De leden van de PvdA-fractie vroegen een toelichting op het ontraden van het amendement dat toeziet op de toegang tot het netwerk van het bedrijf dat beschikt over een netwerk waarmee poststukken tenminste 5 dagen per week kunnen worden bezorgd.
Het amendement (Kamerstukken II, 2006–2007, 30 536, nr. 36) strekt er toe dat toegang moet worden verleend tot alle onderdelen van het netwerk, waarbij de toegang wordt verleend op redelijk verzoek van derden, tegen redelijke, transparante en non-discriminatoire tarieven en voorwaarden. Het amendement zou er toe kunnen leiden, dat zich geen volwaardige alternatieve netwerken ontwikkelen en dat het dominante netwerk nog dominanter wordt omdat de stimulans tot opzet van volwaardige alternatieve netwerken met dit amendement ontbreekt. Dit komt (uiteindelijk) de concurrentie niet ten goede. De verplichting om toegang op alle niveaus van het netwerk te verlenen kan er daarnaast toe leiden dat er technische en operationele, maar ook bedrijfseconomische problemen ontstaan in de bedrijfsvoering van TNT, omdat afhankelijk van de redelijkheid van het verzoek om toegang, bedrijfsprocessen ingrijpend moeten worden aangepast. Dat kan leiden tot verhoging van de kosten van de universele postdienst. Tevens zullen de administratieve lasten en de toezichtkosten toenemen, omdat er ongetwijfeld juridische procedures gaan volgen over wat redelijke verzoeken en redelijke tarieven en voorwaarden zijn.

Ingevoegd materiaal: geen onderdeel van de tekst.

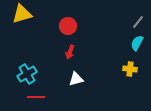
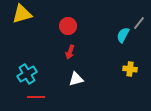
gray line: moved 1 px right, 1 px down
cyan semicircle: moved 14 px left, 8 px up
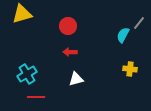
red arrow: rotated 72 degrees clockwise
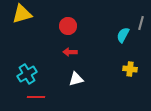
gray line: moved 2 px right; rotated 24 degrees counterclockwise
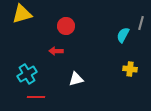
red circle: moved 2 px left
red arrow: moved 14 px left, 1 px up
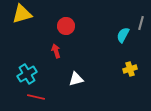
red arrow: rotated 72 degrees clockwise
yellow cross: rotated 24 degrees counterclockwise
red line: rotated 12 degrees clockwise
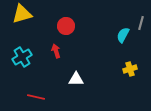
cyan cross: moved 5 px left, 17 px up
white triangle: rotated 14 degrees clockwise
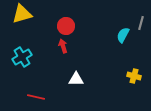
red arrow: moved 7 px right, 5 px up
yellow cross: moved 4 px right, 7 px down; rotated 32 degrees clockwise
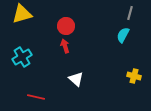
gray line: moved 11 px left, 10 px up
red arrow: moved 2 px right
white triangle: rotated 42 degrees clockwise
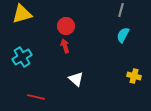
gray line: moved 9 px left, 3 px up
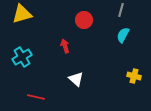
red circle: moved 18 px right, 6 px up
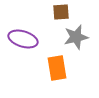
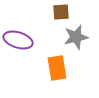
purple ellipse: moved 5 px left, 1 px down
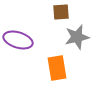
gray star: moved 1 px right
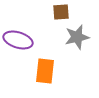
orange rectangle: moved 12 px left, 3 px down; rotated 15 degrees clockwise
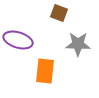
brown square: moved 2 px left, 1 px down; rotated 24 degrees clockwise
gray star: moved 1 px right, 7 px down; rotated 15 degrees clockwise
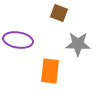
purple ellipse: rotated 8 degrees counterclockwise
orange rectangle: moved 5 px right
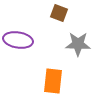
orange rectangle: moved 3 px right, 10 px down
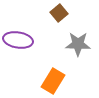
brown square: rotated 30 degrees clockwise
orange rectangle: rotated 25 degrees clockwise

Er zijn momenteel naast het netwerk van TNT, nog twee andere landelijk dekkende netwerken. Het kabinet heeft er dan ook voor gepleit eerst te bezien of de markt zelf niet tegemoet kan komen aan de wensen van de verzenders.
De leden van de SP-fractie vroegen om een nadere toelichting bij het gebruik van de termen net of netwerk, in relatie met de maatregelen die reeds voor andere netwerken zijn vastgesteld. Bepalend voor de beslissing of een netwerk in publieke of private handen dient te zijn, is de dupliceerbaarheid van het netwerk. De netwerken in de gas- en elektriciteitssector zijn nagenoeg niet (want alleen tegen zeer hoge kosten) dupliceerbaar. Dat geldt in veel mindere mate voor netwerken in de postsector. Hierdoor is toetreding wel aannemelijk in de postsector en veel moeilijker in de andere twee genoemde sectoren. Dit is inmiddels bewezen door de toetreding van twee landelijk dekkende partijen in de postsector.
De benadering van het kabinet is dan ook consistent. Verschillen in regelgeving tussen sectoren vloeien voort uit het feit dat de marktomstandigheden in die sectoren ook van elkaar verschillen.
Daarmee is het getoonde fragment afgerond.